The bill would cut the top rate on personal income taxes, cut the corporate income tax rate in half and exempt Social Security payments from taxation. State Rep. Dirk Deaton, R-Noel, said the bill would promote economic growth, noting that future tax cuts included in the bill only take effect when triggered by revenue growth.
“This is really just limiting the growth of government,” Deaton said.
Democrats, however, said a tax cut — coming on top of a tax cut approved in September that has not been fully implemented — would put the state into a potentially precarious financial position. Despite recent pay raises and incentives, state employees are still the worst paid in the nation and teachers are near the bottom of the pay scale, said state Rep. Peter Merideth, D-St. Louis.
“Their goal is to tear down these institutions,” he said. “They don’t want public education any more.”
The bill would accelerate a tax cut approved in September that will reduce state revenues by almost $800 million annually when fully implemented. The corporate tax cut would be the second in less than five years.
House Speaker Dean Plocher, R-Des Peres, made a corporate tax cut a top priority for the chamber as the session opened.
Missouri is enjoying a massive budget surplus currently approaching $7 billion, with more than $5 billion of general revenue in the bank. For most of the past three years, revenues have grown at double-digit rates.

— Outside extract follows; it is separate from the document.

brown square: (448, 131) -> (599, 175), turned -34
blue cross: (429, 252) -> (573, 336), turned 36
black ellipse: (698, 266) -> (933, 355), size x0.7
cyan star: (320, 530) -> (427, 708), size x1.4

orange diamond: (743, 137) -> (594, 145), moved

Projections made in December forecast that general revenue would total $13.1 billion in the current fiscal year. That would be a significant slowdown in current growth rates, but the ongoing general revenue surplus is projected to remain high: $4.9 billion on June 30.
The slowdown in revenues has yet to materialize, however, with growth for the fiscal year so far at 12.5%, which would add $1.4 billion to the surplus if it continues.

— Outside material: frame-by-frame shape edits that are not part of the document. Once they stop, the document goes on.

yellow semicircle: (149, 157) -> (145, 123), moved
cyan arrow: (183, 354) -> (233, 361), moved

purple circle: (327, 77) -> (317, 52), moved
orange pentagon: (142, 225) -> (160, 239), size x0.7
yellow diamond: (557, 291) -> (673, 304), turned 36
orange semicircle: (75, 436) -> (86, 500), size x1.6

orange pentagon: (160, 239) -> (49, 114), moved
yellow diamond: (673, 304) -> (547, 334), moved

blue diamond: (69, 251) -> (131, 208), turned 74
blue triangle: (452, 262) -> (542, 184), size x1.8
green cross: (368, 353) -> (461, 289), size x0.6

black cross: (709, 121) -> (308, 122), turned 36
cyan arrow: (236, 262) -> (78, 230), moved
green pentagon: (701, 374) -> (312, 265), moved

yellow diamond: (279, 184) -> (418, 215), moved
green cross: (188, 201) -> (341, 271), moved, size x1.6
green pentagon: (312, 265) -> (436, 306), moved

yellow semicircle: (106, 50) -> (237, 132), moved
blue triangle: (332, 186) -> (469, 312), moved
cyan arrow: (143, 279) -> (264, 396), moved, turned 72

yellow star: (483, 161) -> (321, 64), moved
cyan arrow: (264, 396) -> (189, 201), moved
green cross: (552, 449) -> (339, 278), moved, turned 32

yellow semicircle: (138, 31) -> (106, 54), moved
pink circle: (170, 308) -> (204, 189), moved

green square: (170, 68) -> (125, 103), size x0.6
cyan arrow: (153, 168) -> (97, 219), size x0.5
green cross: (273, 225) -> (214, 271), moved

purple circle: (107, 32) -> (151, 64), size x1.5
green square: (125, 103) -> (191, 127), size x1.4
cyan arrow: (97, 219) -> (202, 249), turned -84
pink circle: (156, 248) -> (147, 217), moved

Under the tax cut approved last year, the top income tax rate was reduced from 5.3% to 4.95%, with four additional cuts, to 4.5%, triggered by future revenue growth. Deaton’s bill would set the top rate at 4.5% immediately, with additional cuts taking it to 4.05% in four steps. That would decrease state revenue by about $500 million annually.
The personal income tax brought in just under $10 billion before accounting for refunds in the fiscal year that ended June 30. Revenue from the personal income tax has increased 29% since fiscal 2018.
Corporate taxes brought in $909.7 million in the most recent fiscal year, an increase of 97% since the rate was cut from 6.25% in 2018. The corporate tax portion of the bill would cut the top rate to 2% from 4%. That would reduce revenues by about $355 million annually, with the potential for additional cuts that would lower revenues by $533 million total.
The tax cut for people receiving Social Security would end state taxation of any portion of their benefits currently being taxed at the federal level. The fiscal estimate pegs the cost at $144 million annually.
The Social Security provision will make the state more attractive to retirees, said Rep. Michael O’Donnell, R-Oakville.
“Bringing these folks to the state of Missouri with their steady income helps shore up our economy,” O’Donnell.
In addition to the economic benefits of lower taxes, the current state bank balances are excessive, Rep. Doug Richey, R-Excelsior Springs.
“We are collecting more in tax revenue than is necessary to cover essential services,” Richey said. “We need to reverse the tables.”
Meredith, however, said Republicans are trying to cut too deeply and will face a reaction from taxpayers who want services funded. Kansas cut too deeply and had to put taxes back in place, he noted.
But unlike Kansas, lawmakers in Missouri cannot unilaterally raise taxes. Any effort to restore the revenue would require a statewide vote.
Former Kansas Gov. Sam Brownback’s “experiment failed miserably, and guess what?” Meredith said. “They have a Democratic governor now, don’t they?”